━━━━━ Extracted entries ━━━━━

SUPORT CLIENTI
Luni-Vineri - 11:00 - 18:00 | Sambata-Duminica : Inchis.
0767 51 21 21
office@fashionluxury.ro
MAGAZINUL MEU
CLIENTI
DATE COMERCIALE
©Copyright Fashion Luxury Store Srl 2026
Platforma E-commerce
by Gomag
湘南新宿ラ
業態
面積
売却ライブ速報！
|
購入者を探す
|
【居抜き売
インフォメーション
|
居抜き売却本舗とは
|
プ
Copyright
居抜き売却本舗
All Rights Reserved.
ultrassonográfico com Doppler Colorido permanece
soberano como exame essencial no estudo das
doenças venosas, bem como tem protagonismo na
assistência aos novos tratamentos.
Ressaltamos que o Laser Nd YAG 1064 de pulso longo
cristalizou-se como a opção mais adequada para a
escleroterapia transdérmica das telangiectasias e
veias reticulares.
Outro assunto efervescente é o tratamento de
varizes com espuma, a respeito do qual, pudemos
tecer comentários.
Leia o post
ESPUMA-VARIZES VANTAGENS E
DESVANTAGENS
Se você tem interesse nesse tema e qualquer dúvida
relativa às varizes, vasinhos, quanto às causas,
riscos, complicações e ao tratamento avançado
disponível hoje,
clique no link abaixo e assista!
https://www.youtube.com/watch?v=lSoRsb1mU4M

━━━━━
━━━━━ Extracted entries ━━━━━

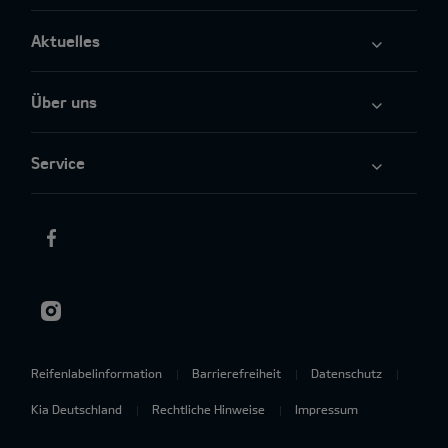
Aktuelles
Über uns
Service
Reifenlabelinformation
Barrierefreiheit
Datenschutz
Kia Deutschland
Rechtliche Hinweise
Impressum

━━━━━
━━━━━ Extracted entries ━━━━━

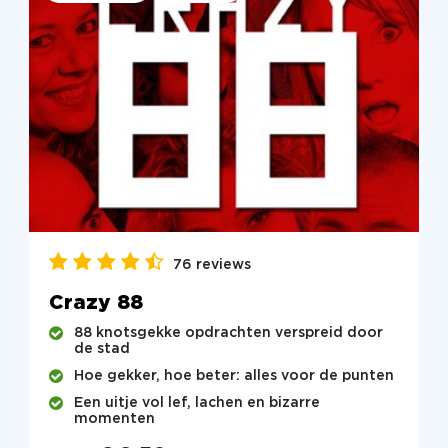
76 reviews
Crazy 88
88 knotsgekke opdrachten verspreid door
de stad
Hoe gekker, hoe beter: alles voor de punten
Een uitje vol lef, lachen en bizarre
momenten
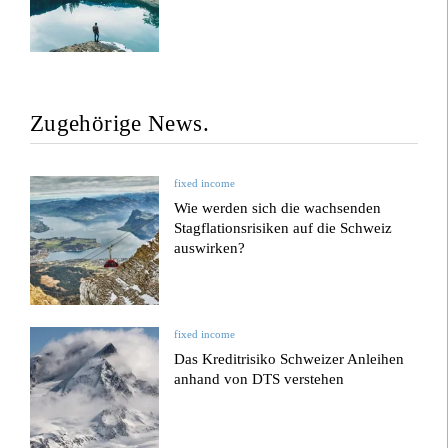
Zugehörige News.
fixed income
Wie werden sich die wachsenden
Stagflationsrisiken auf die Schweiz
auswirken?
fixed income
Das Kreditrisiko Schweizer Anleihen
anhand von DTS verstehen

━━━━━

Given the records above, return exactly the lines starting at the line containing "varizes com espuma, a" and ending at the line containing "https://www.youtube.com/watch?v=lSoRsb1mU4M", including both.

varizes com espuma, a respeito do qual, pudemos
tecer comentários.
Leia o post
ESPUMA-VARIZES VANTAGENS E
DESVANTAGENS
Se você tem interesse nesse tema e qualquer dúvida
relativa às varizes, vasinhos, quanto às causas,
riscos, complicações e ao tratamento avançado
disponível hoje,
clique no link abaixo e assista!
https://www.youtube.com/watch?v=lSoRsb1mU4M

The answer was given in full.